• _TASK TO CARRY OUT_
Starting at the line that contains "U.S. Trade Policy" and ending at the line that contains "emotion of the", the lines below are to be given again exactly, with nothing added.

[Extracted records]
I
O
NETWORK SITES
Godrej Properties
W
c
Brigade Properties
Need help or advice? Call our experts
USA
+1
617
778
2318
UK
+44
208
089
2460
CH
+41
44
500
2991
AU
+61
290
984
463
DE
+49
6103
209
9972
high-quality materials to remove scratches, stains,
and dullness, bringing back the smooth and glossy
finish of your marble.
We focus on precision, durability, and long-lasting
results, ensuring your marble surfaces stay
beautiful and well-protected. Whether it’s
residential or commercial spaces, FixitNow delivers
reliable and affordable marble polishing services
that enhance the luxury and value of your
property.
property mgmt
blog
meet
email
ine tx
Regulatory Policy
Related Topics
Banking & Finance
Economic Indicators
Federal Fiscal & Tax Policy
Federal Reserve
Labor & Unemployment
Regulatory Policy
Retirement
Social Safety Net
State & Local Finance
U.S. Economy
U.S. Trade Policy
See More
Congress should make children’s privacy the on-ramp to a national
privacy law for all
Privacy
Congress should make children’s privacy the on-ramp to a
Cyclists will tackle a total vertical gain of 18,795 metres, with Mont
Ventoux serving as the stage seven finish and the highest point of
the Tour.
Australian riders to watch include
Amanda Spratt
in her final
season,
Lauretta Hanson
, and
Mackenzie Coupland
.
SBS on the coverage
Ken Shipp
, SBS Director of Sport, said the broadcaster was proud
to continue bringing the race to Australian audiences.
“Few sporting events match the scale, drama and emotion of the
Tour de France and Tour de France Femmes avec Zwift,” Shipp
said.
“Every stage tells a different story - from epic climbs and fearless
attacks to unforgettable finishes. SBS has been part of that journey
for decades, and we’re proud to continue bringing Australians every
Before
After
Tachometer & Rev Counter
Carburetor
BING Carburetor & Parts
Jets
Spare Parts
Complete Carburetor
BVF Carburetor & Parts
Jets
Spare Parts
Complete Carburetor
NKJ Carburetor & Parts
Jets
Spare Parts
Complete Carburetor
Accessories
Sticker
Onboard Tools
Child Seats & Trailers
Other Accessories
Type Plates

• _SOLUTION TO THE PROBLEM_
U.S. Trade Policy
See More
Congress should make children’s privacy the on-ramp to a national
privacy law for all
Privacy
Congress should make children’s privacy the on-ramp to a
Cyclists will tackle a total vertical gain of 18,795 metres, with Mont
Ventoux serving as the stage seven finish and the highest point of
the Tour.
Australian riders to watch include
Amanda Spratt
in her final
season,
Lauretta Hanson
, and
Mackenzie Coupland
.
SBS on the coverage
Ken Shipp
, SBS Director of Sport, said the broadcaster was proud
to continue bringing the race to Australian audiences.
“Few sporting events match the scale, drama and emotion of the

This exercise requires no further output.